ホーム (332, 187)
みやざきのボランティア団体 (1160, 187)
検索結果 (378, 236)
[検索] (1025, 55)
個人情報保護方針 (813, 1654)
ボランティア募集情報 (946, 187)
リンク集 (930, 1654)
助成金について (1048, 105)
==
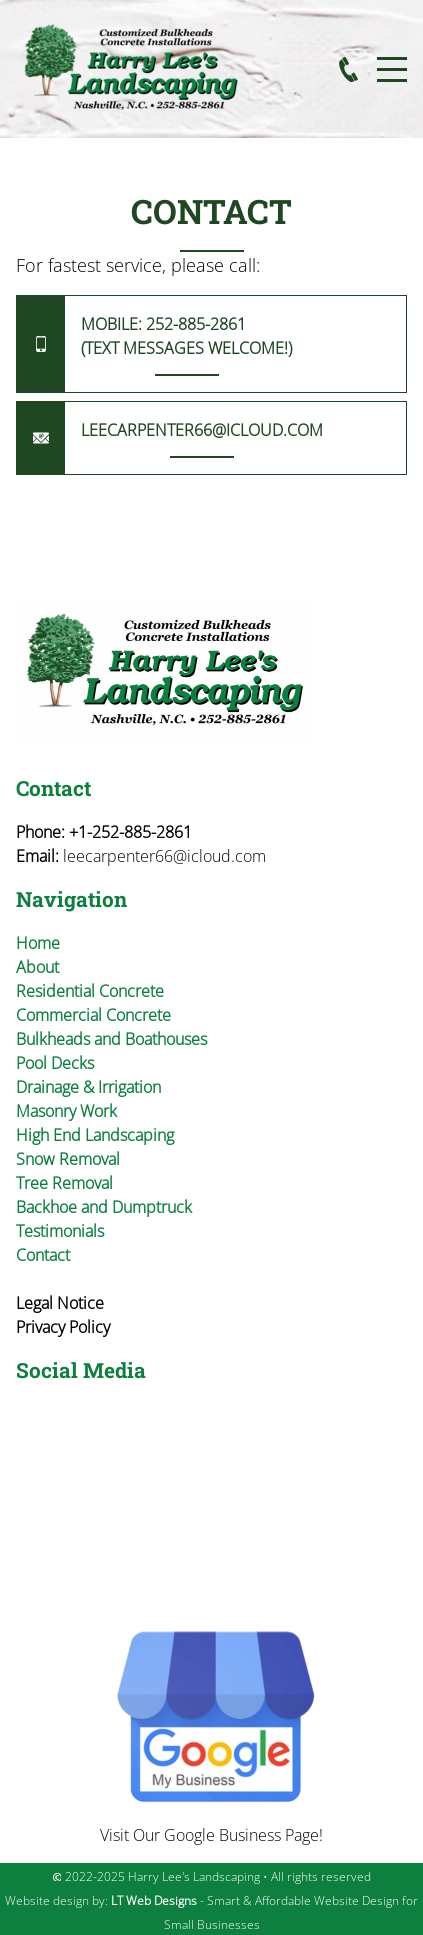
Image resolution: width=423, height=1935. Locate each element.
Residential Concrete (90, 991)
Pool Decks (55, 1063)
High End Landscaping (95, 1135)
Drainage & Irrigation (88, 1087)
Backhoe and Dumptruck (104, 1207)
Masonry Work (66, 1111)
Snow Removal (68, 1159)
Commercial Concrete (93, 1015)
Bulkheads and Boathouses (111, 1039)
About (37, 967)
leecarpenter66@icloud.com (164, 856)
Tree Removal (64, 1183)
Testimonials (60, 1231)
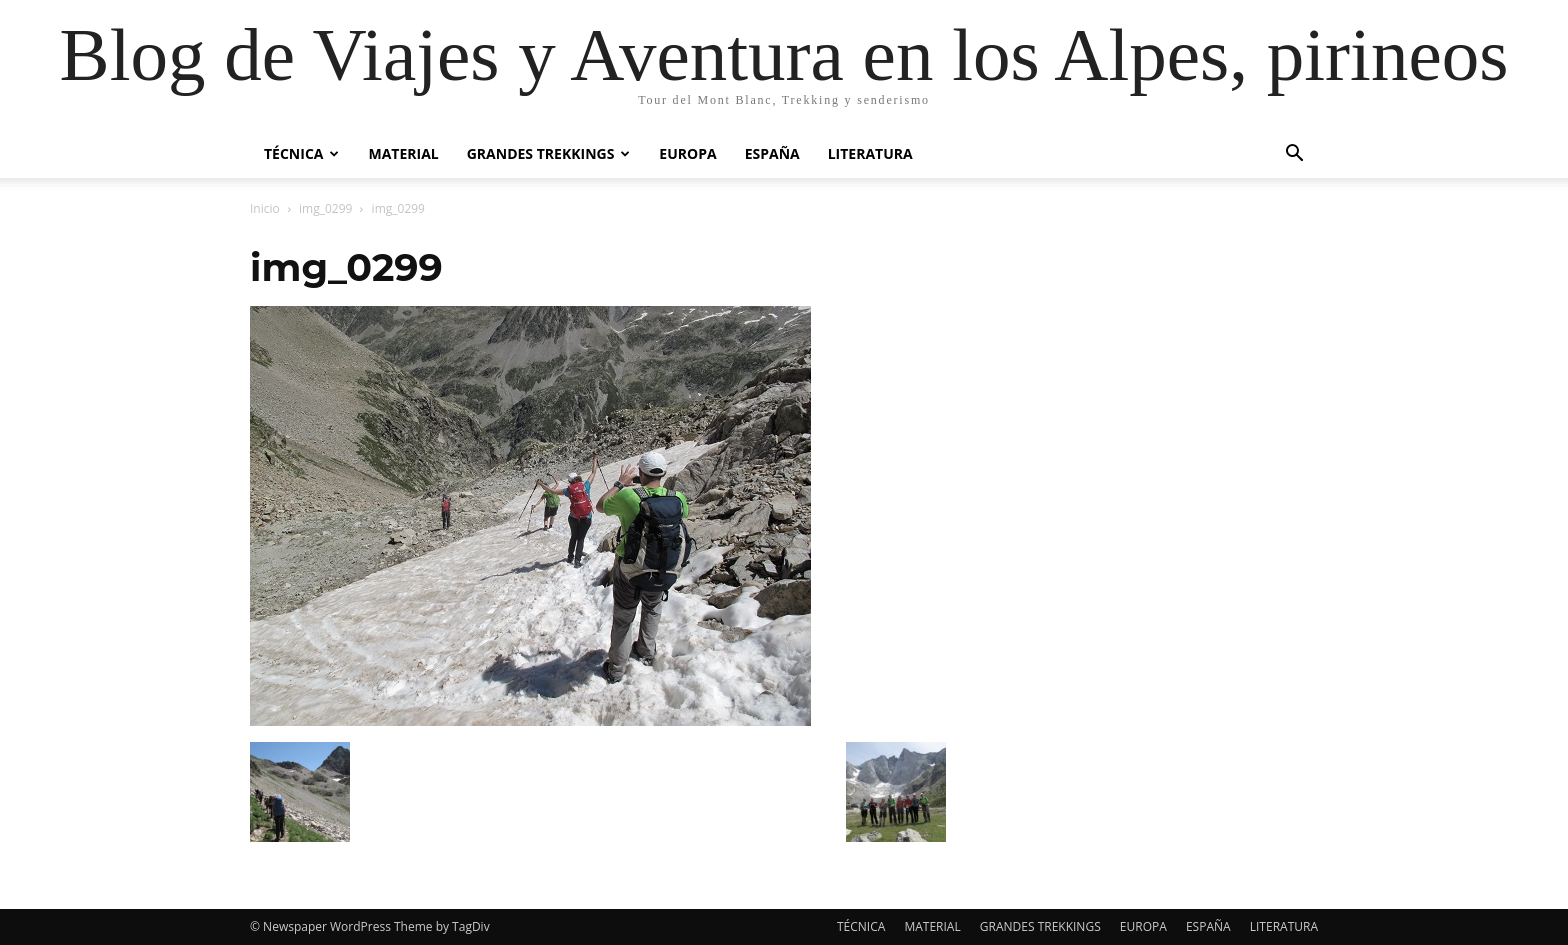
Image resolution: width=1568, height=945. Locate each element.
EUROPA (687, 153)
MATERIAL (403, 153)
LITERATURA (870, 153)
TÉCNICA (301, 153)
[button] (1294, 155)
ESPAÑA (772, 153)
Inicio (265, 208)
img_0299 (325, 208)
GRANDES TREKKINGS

▶ **INSTRUCTIONS TO FOLLOW**
Copy out whichever lines of the listing contain the word "height".

▶ **EXERCISE RESPONSE**
Image resolution: width=423, height=1935. Locate each element.
Image resolution: width=1568, height=945. Locate each element.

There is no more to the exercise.